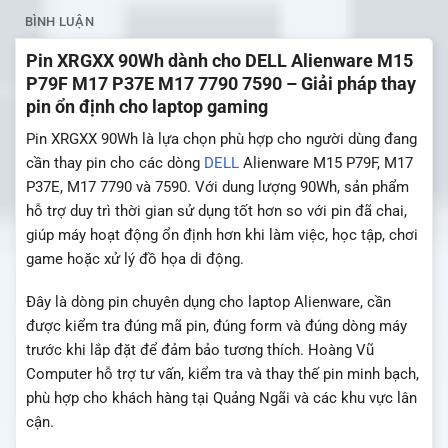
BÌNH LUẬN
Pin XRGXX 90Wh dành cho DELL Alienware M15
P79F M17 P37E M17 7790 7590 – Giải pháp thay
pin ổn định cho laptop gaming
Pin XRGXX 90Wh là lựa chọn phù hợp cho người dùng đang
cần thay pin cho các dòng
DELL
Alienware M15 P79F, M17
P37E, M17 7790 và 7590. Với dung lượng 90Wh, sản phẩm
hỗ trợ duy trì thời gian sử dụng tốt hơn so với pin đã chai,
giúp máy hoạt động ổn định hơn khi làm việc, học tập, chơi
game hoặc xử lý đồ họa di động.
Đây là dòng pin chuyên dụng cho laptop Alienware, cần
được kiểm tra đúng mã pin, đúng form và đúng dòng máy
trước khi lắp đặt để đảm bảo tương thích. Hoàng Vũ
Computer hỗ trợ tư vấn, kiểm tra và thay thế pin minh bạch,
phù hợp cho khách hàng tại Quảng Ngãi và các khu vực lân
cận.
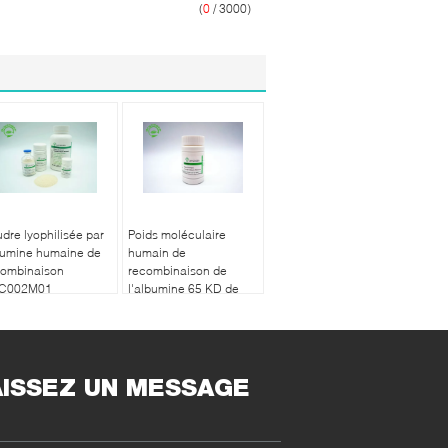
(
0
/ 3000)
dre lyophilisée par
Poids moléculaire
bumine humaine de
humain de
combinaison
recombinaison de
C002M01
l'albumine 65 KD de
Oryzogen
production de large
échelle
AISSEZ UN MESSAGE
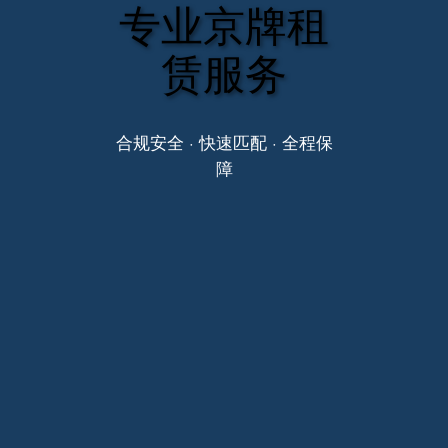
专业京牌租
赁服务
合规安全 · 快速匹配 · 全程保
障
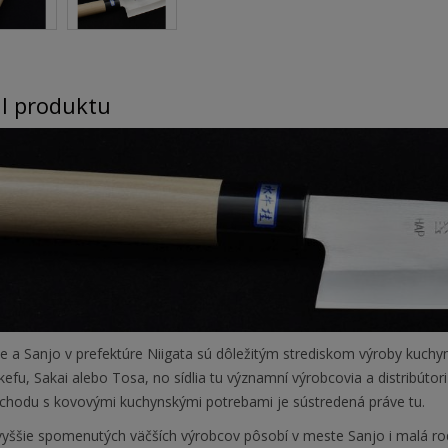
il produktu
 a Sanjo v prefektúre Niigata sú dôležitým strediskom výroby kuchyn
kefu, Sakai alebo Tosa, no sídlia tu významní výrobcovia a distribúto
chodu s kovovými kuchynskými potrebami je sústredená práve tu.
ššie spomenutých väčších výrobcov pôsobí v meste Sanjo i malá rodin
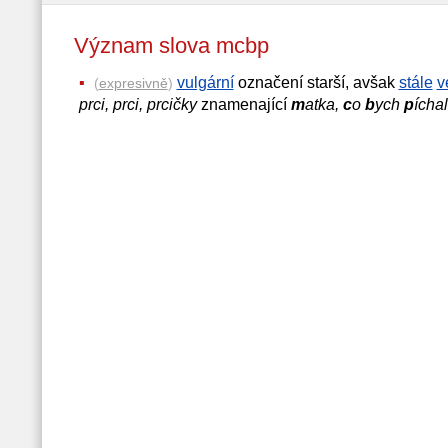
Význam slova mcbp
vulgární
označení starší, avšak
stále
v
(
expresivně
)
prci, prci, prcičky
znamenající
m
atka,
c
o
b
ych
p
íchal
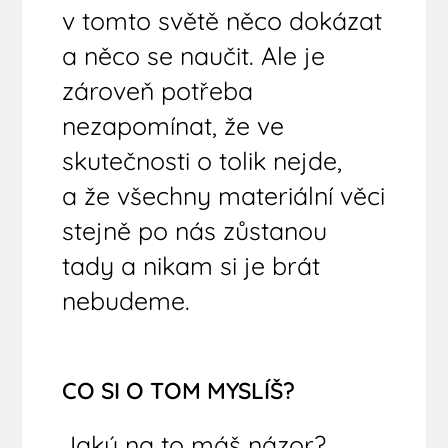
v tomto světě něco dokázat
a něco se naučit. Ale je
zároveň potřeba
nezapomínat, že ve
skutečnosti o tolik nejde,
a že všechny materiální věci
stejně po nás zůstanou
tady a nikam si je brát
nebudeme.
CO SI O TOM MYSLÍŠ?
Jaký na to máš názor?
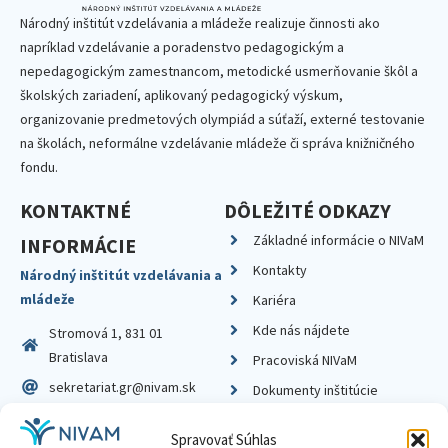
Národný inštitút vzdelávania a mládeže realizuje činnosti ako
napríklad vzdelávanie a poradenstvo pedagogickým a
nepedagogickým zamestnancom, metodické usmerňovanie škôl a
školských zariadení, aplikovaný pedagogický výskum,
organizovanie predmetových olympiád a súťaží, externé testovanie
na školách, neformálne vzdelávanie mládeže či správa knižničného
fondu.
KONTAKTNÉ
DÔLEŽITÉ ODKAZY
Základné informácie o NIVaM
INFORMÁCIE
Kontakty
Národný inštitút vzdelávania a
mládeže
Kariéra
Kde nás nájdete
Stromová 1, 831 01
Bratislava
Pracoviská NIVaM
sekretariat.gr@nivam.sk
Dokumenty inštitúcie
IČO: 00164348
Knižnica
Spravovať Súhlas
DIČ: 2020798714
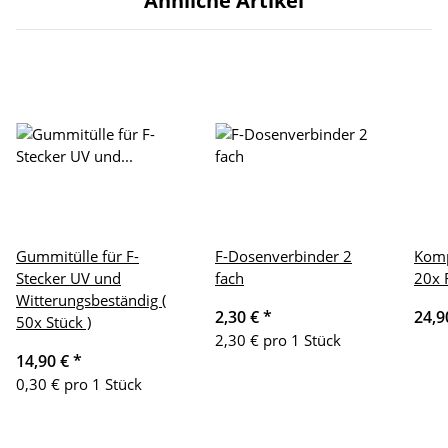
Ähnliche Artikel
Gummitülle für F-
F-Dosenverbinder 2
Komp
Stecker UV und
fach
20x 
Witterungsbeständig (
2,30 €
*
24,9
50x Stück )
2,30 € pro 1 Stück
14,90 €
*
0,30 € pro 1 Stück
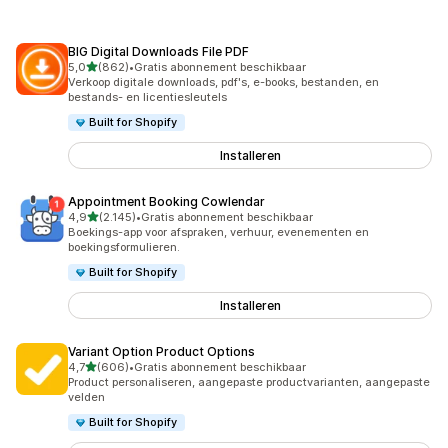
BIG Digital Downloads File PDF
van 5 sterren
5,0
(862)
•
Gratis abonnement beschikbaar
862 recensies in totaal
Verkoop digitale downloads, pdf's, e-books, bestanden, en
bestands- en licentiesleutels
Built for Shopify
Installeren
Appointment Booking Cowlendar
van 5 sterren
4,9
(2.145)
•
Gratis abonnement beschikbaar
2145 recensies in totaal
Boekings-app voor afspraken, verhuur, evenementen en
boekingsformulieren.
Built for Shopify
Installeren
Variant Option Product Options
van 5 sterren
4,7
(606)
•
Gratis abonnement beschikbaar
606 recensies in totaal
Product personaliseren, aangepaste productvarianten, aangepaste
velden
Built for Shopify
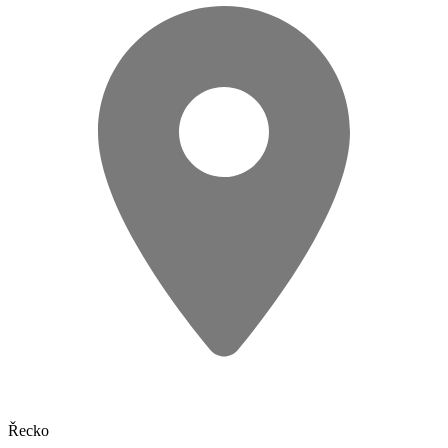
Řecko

- [YOUR TASK]:
Gather all lines of the records that include the word "totaal".

- [OUTPUT]:
862 recensies in totaal
2145 recensies in totaal
606 recensies in totaal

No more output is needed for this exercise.